厚生労働省では、200種類以上の農薬について農作物ごとの残留農薬基準値を定めていますが、この基準値を超えている農作物については、国産品、輸入品を問わず、流通、販売等が禁止されています。食品衛生法の改正(平成15年5月30日公布)
- 改正された食品衛生法では、農薬残留基準が見直され、食品中に残留する農薬などへのポジティブリスト制を導入しました。
ポジティブリスト制とは
- 原則全てを禁止し、残留を認めるもののみを一覧表にして示すという方式です(ネガティブリスト制:現行の規制で、原則自由であり、残留してはならないものを一覧表にして示す方式)。

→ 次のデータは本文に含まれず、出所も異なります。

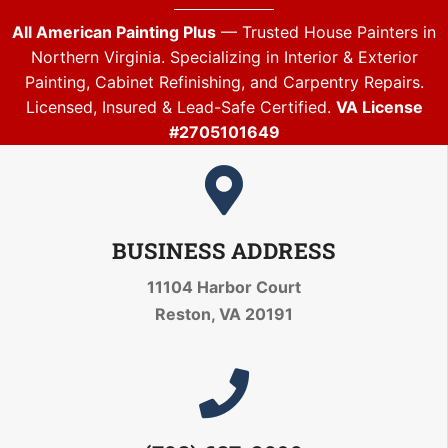
All American Painting Plus
— Trusted House Painters in
Northern Virginia. Specializing in Interior & Exterior
Painting, Cabinet Refinishing, and Carpentry Repairs.
Licensed, Insured & Lead-Safe Certified.
VA License
#2705101649
BUSINESS ADDRESS
11104 Harbor Court
Reston, VA 20191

ポジティブリスト制を導入することによって何がかわるの?
- これまでの日本の残留農薬の規制はネガティブリスト制に則った方式でしたが、この方式では残留基準が設定されていない農薬については、いくら残留があっても規制できず、輸入農産物の激増のなかで問題となっていました。
新しく導入されるポジティブリスト制では、残留基準(及び暫定基準)の設定されている農薬については、その基準値内での作物への残留は認めていますが(基準をこえればその作物の流通は禁止されます)、それ以外の基準が設定されていない農薬の残留については、一律基準値を設定し、それを超えた残留がある農作物の流通を全面的に禁止できます。